In general the transformations look like they are god given for me even if they reappear in similar way for different types of fields. In other words, why do $\delta \phi^1 $ and $\delta \phi^2 $ mix?

How do I know the structure of the transformation for a field? Is it just trial and error?

Answer 1

The transformations can be deduced essentially from representations of Lie algebras. For the Lagrangian you have written, we are describing a $U(1)$ gauge theory. Irreducible representations of $U(1)$ are one complex dimensional and are always of the form $e^{i q \alpha}$ where $q\in {\mathbb R}$. By definition, this is a representation and therefore acts on a one complex dimensional vector space as $$ \phi \to e^{i q \alpha} \phi $$ We can now apply this principle in physics where everything is a function of space-time, $\phi \to \phi(x)$, $\alpha \to \alpha(x)$. You can check that writing $\phi = \frac{1}{\sqrt{2}} ( \phi^1 + i \phi^2)$ reproduces precisely the transformations you have written.
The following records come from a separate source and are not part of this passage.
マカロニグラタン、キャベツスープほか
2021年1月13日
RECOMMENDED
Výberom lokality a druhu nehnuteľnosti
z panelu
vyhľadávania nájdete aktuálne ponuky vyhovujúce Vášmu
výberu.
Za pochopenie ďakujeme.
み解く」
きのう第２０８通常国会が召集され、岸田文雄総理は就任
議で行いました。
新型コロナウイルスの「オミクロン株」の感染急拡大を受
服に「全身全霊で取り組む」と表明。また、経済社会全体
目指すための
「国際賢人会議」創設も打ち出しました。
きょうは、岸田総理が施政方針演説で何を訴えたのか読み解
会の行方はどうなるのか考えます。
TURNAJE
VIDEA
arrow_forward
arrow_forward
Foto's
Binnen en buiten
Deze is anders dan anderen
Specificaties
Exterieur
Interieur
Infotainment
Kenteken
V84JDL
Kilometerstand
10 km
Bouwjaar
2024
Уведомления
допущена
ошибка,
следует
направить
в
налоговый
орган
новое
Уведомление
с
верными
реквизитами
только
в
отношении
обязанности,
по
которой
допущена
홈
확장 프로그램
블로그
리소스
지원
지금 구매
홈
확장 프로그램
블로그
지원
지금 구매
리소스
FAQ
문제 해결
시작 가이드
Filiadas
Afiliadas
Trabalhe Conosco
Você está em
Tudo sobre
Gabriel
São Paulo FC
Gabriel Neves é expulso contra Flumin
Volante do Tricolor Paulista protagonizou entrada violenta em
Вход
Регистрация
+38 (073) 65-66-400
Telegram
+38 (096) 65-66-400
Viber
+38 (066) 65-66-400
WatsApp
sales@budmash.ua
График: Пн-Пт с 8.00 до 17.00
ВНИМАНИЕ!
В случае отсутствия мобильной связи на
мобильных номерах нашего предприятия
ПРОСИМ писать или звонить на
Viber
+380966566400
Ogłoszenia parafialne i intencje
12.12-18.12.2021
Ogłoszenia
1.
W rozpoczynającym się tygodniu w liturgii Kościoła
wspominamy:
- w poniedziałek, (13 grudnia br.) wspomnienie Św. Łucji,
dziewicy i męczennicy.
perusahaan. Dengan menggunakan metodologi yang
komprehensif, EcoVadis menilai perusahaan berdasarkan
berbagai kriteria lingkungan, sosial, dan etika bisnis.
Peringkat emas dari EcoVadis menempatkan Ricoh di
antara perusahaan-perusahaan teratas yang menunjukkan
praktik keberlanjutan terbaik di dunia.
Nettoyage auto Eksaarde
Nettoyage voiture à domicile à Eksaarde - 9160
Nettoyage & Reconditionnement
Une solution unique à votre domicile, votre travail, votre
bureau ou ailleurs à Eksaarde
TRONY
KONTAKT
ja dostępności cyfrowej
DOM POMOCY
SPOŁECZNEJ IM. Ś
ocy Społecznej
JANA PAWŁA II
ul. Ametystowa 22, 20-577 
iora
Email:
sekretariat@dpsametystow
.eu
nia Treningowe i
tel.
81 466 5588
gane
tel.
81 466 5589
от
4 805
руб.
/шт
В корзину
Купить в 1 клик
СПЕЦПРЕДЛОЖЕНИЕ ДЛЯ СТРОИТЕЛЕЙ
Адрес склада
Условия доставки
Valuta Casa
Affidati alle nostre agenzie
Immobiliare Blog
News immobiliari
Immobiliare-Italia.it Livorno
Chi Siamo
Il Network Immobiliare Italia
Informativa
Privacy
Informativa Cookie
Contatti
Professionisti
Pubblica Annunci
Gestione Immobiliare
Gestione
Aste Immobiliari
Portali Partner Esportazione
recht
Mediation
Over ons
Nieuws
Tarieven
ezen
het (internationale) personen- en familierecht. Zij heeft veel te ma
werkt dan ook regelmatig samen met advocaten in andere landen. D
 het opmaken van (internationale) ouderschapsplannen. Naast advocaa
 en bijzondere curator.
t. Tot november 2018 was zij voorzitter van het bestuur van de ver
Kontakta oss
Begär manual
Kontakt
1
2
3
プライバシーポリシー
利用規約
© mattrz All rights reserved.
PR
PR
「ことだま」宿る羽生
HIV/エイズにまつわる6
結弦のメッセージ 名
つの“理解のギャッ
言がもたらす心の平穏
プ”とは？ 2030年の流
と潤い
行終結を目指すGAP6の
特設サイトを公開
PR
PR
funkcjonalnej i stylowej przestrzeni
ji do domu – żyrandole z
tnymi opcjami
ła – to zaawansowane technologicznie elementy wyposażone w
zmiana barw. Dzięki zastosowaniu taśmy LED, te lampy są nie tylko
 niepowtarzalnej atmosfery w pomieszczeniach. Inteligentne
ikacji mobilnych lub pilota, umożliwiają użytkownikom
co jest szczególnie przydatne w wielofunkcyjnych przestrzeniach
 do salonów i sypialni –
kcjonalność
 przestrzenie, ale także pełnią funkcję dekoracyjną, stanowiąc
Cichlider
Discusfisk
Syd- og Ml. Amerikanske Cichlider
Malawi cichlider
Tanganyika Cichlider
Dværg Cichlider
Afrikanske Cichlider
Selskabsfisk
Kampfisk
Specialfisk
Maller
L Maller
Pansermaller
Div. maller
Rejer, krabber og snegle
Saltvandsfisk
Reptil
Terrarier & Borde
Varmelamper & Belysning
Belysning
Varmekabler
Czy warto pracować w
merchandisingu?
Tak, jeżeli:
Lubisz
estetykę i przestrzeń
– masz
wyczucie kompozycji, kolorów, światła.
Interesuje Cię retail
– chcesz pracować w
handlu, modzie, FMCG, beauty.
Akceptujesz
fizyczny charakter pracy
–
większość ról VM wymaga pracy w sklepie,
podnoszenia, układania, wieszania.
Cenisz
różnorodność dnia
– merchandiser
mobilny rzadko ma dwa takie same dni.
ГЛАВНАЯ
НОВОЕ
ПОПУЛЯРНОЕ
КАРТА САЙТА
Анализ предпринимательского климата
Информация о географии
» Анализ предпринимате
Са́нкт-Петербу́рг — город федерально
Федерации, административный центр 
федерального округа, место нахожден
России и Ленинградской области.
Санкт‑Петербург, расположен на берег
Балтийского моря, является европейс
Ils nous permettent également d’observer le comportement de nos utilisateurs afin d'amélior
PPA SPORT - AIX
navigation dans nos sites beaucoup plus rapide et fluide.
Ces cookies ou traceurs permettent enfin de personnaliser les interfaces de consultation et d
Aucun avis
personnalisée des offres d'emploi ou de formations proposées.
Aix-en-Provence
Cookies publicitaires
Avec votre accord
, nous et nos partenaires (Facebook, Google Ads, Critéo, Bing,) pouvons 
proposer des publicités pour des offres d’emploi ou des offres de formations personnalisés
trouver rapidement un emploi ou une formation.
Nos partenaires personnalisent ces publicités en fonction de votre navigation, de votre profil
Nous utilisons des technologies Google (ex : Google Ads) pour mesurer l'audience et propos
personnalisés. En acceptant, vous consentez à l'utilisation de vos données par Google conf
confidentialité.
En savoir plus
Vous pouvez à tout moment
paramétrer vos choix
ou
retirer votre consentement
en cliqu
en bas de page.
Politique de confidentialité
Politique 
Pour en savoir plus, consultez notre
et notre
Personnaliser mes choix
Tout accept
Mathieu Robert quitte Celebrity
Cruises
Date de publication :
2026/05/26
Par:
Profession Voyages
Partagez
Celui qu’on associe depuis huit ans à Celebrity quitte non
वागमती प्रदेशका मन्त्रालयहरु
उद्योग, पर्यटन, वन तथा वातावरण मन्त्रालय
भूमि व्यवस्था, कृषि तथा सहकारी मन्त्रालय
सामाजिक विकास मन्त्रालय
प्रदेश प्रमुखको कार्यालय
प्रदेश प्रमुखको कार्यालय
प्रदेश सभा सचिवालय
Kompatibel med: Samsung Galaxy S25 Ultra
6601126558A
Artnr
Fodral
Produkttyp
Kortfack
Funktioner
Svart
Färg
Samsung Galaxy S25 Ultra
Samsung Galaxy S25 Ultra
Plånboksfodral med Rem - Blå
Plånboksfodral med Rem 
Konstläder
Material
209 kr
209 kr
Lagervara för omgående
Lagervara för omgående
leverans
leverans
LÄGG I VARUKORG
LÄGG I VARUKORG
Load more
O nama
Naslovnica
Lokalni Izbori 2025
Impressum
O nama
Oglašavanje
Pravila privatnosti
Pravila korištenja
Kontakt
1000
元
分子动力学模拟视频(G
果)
The transformation of $A_\mu$ can then be deduced from geometric considerations. To do this, let us try and construct a Lagrangian that is invariant under the local gauge transformations $$ \phi (x) \to e^{i q \alpha(x)} \phi(x) $$ The first natural thing to do is to try and write down a kinetic term for the scalar. However, the usual one, namely $\partial_\mu \phi \partial^\mu \phi$ no longer works since it transforms weirdly under gauge transformations. The reason of course is that the derivative of a field is defined as $$ n^\mu \partial_\mu \phi(x) = \lim_{\epsilon \to 0} \frac{ \phi(x+ \epsilon n ) - \phi(x) }{ \epsilon} $$ Clearly, the issue is that in the derivative, we are taking a difference of fields at different space-time points! Since the gauge transformation is local, it acts differently on the fields at different space-time points. This is basically the issue. To remedy this, we introduce a different field $W(x,y)$ such that $W(x,x) = 1$ and under gauge transformations transforms as $$ W(x,y) \to e^{i q \alpha(x) } W(x,y) e^{- i q \alpha(y) } $$ We can define a "new derivative" as $$ n^\mu D_\mu \phi(x) = \lim_{\epsilon \to 0} \frac{W(x,x+\epsilon n) \phi(x+ \epsilon n ) - \phi(x) }{ \epsilon} $$ Take the limit described above and you will reproduce precisely the covariant derivative you have in your Lagrangian where $$ W(x,x+\epsilon n) = 1 - i \epsilon n^\mu A_\mu + {\cal O}(\epsilon^2) $$ You can also further check that the gauge transformation of $W$ implies the specific gauge transformation of $A_\mu$ that you wrote down.

Thus, all the gauge transformations can be "derived" from arguments like above. Note also that this discussion can easily be generalized to non-abelian gauge theories.

DISCLAIMER: I HAVE NOT KEPT TRACK OF FACTORS OF $e$ AND SIGNS. PLEASE FIX THEM YOURSELF.